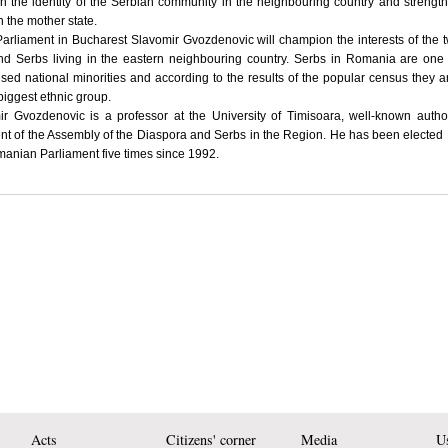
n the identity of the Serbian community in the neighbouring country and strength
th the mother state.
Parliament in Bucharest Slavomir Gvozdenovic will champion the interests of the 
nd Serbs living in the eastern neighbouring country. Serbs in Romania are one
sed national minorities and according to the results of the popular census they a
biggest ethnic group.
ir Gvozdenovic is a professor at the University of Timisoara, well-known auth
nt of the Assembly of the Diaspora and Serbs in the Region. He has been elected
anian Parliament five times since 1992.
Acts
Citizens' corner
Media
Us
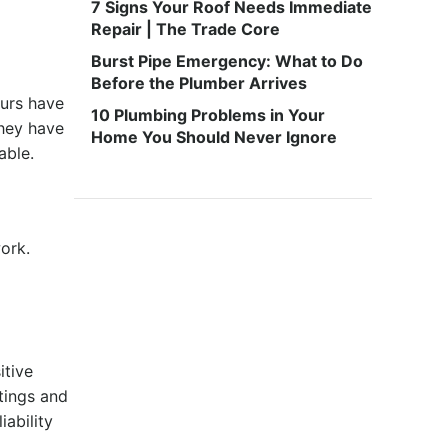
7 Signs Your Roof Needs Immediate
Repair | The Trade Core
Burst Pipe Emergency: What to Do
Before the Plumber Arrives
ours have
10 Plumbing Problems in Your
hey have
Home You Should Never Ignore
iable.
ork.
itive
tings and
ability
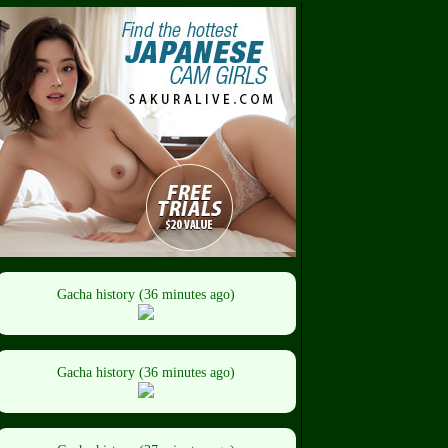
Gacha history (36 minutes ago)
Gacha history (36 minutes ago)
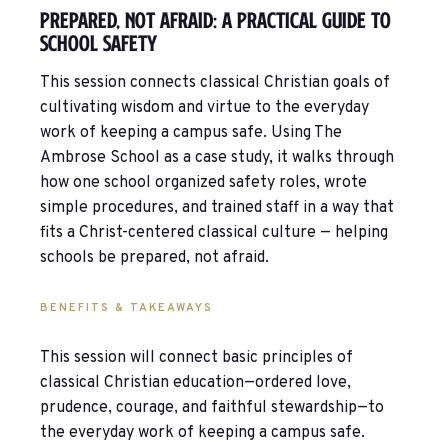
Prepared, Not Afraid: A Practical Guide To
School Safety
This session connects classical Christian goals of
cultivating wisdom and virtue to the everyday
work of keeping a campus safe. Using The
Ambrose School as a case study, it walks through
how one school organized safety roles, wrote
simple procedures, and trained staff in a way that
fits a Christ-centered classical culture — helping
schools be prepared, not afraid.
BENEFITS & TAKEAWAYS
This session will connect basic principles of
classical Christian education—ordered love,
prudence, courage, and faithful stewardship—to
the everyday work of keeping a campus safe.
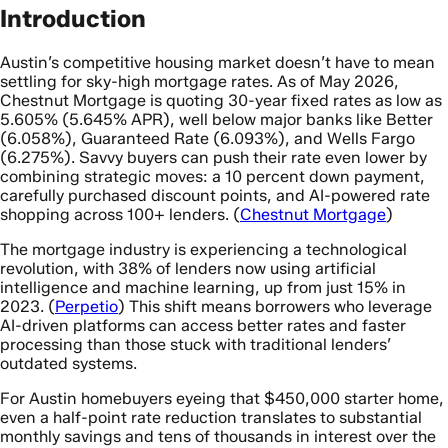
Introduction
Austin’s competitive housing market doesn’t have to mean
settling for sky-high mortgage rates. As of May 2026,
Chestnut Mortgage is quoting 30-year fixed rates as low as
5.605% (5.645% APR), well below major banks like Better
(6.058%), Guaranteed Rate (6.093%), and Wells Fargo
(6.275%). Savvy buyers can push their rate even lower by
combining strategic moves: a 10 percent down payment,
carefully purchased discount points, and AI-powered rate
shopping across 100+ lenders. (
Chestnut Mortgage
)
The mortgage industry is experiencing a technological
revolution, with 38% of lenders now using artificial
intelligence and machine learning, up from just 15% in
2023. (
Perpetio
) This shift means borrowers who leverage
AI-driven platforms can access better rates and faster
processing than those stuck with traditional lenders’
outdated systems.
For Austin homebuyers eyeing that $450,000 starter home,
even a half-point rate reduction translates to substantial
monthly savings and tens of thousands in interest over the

| WHAT TO PRODUCE |
Word for word, restate the lines from the one holding "borrowers who leverage" to the last line of the records.

| ANSWER AREA |
) This shift means borrowers who leverage
AI-driven platforms can access better rates and faster
processing than those stuck with traditional lenders’
outdated systems.
For Austin homebuyers eyeing that $450,000 starter home,
even a half-point rate reduction translates to substantial
monthly savings and tens of thousands in interest over the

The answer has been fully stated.